Demand for cloud computing is stable. According to the “Cloud Computing White Paper (2024)” released by the China Academy of Information and Communications Technology last month, China's cloud computing market reached RMB 616.5 billion in 2023, up 35.5% year-on-year, maintaining high vitality. Stimulated by AI-native cloud technology innovations and corporate strategic adjustments, the market is projected to exceed RMB 2.1 trillion by 2027.

Based on information disclosed during the post-earnings call, Alibaba Cloud's existing customers have significantly increased their AI-related budgets compared to last year. “AI Efficiency Enhancement” has become a must-have for most enterprises, particularly those heavily reliant on digitalization, which will only increase their investments in cloud and AI. Despite launching a full-scale price war domestically and internationally since March to compete for market share, Alibaba Cloud still achieved significant profit growth, demonstrating the stability of its cloud business.

Alibaba Cloud was prominently featured during the recent Olympics, with two-thirds of national broadcasters using its real-time global transmission services, and its AI technology deployed in 14 Olympic venues. Management is optimistic about the continued growth of AI-driven cloud resource utilization, and the company plans to maintain its current investment pace in AI projects, aligning with surging market demand.

Compared to domestic retail and cloud computing, cross-border operations are still in an aggressive investment phase.

This quarter, AIDC revenue grew by 32% year-on-year to RMB 29.293 billion, with growth slowing compared to previous quarters.
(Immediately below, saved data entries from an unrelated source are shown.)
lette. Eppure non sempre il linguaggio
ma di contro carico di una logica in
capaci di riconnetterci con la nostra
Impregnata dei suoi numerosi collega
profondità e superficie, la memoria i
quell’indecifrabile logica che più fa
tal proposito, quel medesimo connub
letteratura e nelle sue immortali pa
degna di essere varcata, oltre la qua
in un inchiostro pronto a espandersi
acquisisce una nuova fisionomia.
Adjusted EBITA for AIDC was a loss of RMB 3.706 billion, eight times the RMB 420 million loss in the same period last year, but the loss narrowed sequentially due to increased investments in Global SpeedSell and Trendyol, partially offset by improved monetization and operational efficiency at Lazada.

Cross-border e-commerce is widely regarded as a future growth area requiring sustained investment. The financial report acknowledges that Alibaba's cross-border operations still need time to optimize efficiency and explore profit models.

During the post-earnings call, management mentioned that Alibaba's overseas business comprises multiple segments, differing from single-segment models of other companies. The company aims to integrate its supply chain, particularly from China, as soon as possible.

As analyzed in previous articles by Xinlichang, 1688 Cross-Border has launched services such as “Global Selection,” “Cargo Connects the World,” and “Cross-Border Select,” aiming to upgrade supply chain capabilities and gain upstream dominance in the overseas market. As overall revenue growth slows, we should expect to see more efforts towards business transformation.

03. Final Thoughts

Alibaba's key businesses are currently navigating a delicate balance between scale and efficiency, each progressing at different rates and requiring more time to observe the impact of adjustment variables over longer periods. As the battle lines lengthen, adaptability becomes increasingly crucial.

For instance, before the second half of this year, domestic e-commerce players engaged in intense low-price competition. However, post-618, Taobao de-emphasized absolute low prices and reverted to GMV-based traffic allocation, while Douyin concluded that live streaming e-commerce could not sustain extreme low prices and prioritized GMV again. According to LatePost, Pinduoduo also shifted its focus in Q2 from commercialization and profit enhancement to restoring GMV as its top priority.

Meanwhile, the State Administration for Market Regulation's “Provisional Regulations on Countering Unfair Competition in Networks” will take effect on September 1, prohibiting platform operators from using service agreements or transaction rules to unreasonably restrict or impose conditions on transactions, prices, or dealings with other operators within the platform.

This implies potential adjustments to controversial consumer-biased platform policies, including “refund only.”

Given this context, Taobao's strategic pullback from low-price competition and adjustments to platform policies mentioned earlier are timely and necessary. In the long game, clarity of direction and attention to detail are both essential. Alibaba must make the right choices at every turn as market dynamics shift.